Asked about the possible effect of the disclosure of private information stolen by hackers, Clapper said, “The intelligence community can’t gauge the impact it had on the choices the electorate made.” But he did say Russian hacking “did not change any vote tallies.”
Clapper’s testimony to the Senate Armed Services Committee was short on concrete evidence of Russian activities, but it raised the stakes in the intelligence community’s standoff with Trump. Clapper indicated the agencies he leads would not back down in their assessment, even if that threatens a prolonged crisis of confidence with their next commander in chief.
That puts the pressure back on Trump, who has raised the possibility of more positive relations with Russia and has repeatedly disparaged the U.S. intelligence agencies. He will be briefed Friday on the classified evidence concerning Russian interference.
Shortly after Thursday’s hearing, President-elect Donald Trump has selected former Indiana Sen. Dan Coats to lead the Office of the Director of National Intelligence. Coats served as a member of the Senate Intelligence Committee before retiring from Congress last year.
The intelligence agencies’ classified report, which was shared with President Barack Obama on Thursday, identifies multiple motives for Russia’s interference, Clapper said, but he did not provide details.
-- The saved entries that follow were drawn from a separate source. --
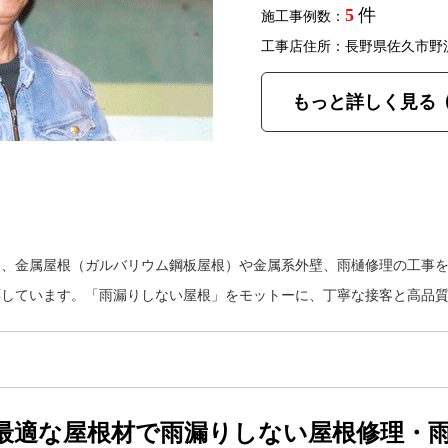
5
件
施工事例数：
工事店住所：長野県佐久市野
もっと詳しく見る
は、金属屋根（ガルバリウム鋼板屋根）や金属系外壁、雨樋修理の工事
応しています。「雨漏りしない屋根」をモットーに、丁寧な接客と高品
最適な屋根材で雨漏りしない屋根修理・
In a joint report that roiled the presidential campaign last fall, the Homeland Security Department and the Office of the Director of National Intelligence said the U.S. was confident about foreign meddling, including Russian government hacking of Democratic emails.
An unclassified version of the report will be released next week, Clapper said. That version, expected to be a fraction of the length of the classified one, is not likely to answer all the questions about Russia’s actions. Exactly how the U.S. monitors its adversaries in cyberspace is a closely guarded secret, since revealing such details could help foreign governments further obscure their activities.
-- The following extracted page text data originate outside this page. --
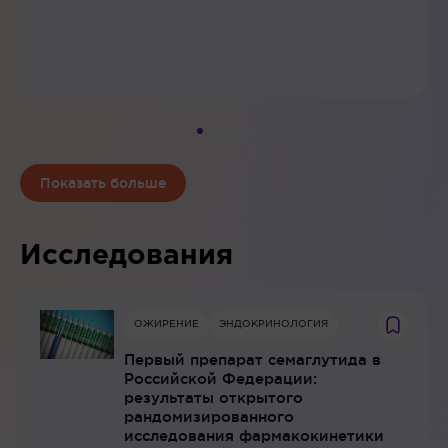
Показать больше
Исследования
ОЖИРЕНИЕ
ЭНДОКРИНОЛОГИЯ
Первый препарат семаглутида в
Российской Федерации:
результаты открытого
рандомизированного
исследования фармакокинетики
“I think the public should know as much about this as possible,” Clapper told the senators. “And so we’ll be as forthcoming as we can, but there are some sensitive and fragile sources and methods here.”
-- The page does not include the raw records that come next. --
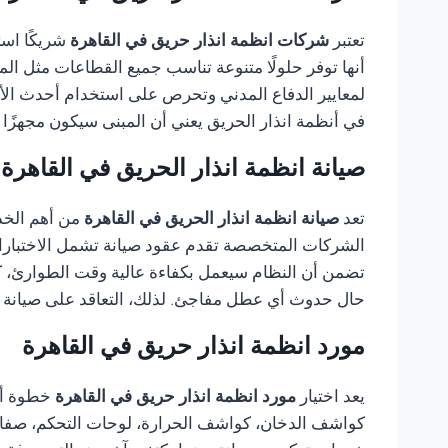
تعتبر
شركات انظمة انذار حريق في القاهرة
شريكًا است
أنها توفر حلولًا متنوعة تناسب جميع القطاعات مثل ال
لمعايير الدفاع المدني وتحرص على استخدام أحدث الأج
في أنظمة انذار الحريق يعني أن المبنى سيكون مجهزًا 
صيانة انظمة انذار الحريق في القاهرة
تعد
صيانة انظمة انذار الحريق في القاهرة
من أهم الخد
الشركات المتخصصة تقدم عقود صيانة تشمل الاختبارات ا
تضمن أن النظام سيعمل بكفاءة عالية وقت الطوارئ، كم
حال حدوث أي عطل مفاجئ. لذلك، التعاقد على صيانة انظ
مورد انظمة انذار حريق في القاهرة
يعد اختيار
مورد انظمة انذار حريق في القاهرة
خطوة أس
كواشف الدخان، كواشف الحرارة، لوحات التحكم، صفارات ا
Clapper was less shy about declaring Russia “an existential threat to the United States.” That’s strong rhetoric that harks back to the Cold War between the U.S. and Soviet Union, language Obama has avoided. For his part, Trump has embraced the possibility of warmer U.S.-Russian ties.
The GOP is divided over how to deal with Russia. Once Trump takes office, he is certain to face opposition from Democrats as well as some in his own party regarding his posture toward Russia.
Trump has criticized U.S. intelligence findings, even citing WikiLeaks founder Julian Assange’s contention that Russia did not provide him with hacked Democratic emails.
But in new tweets early Thursday, he backed away and blamed the “dishonest media” for portraying him as agreeing with Assange, whose organization has been under criminal investigation for its role in classified information leaks. “The media lies to make it look like I am against ‘Intelligence’ when in fact I am a big fan!” Trump wrote.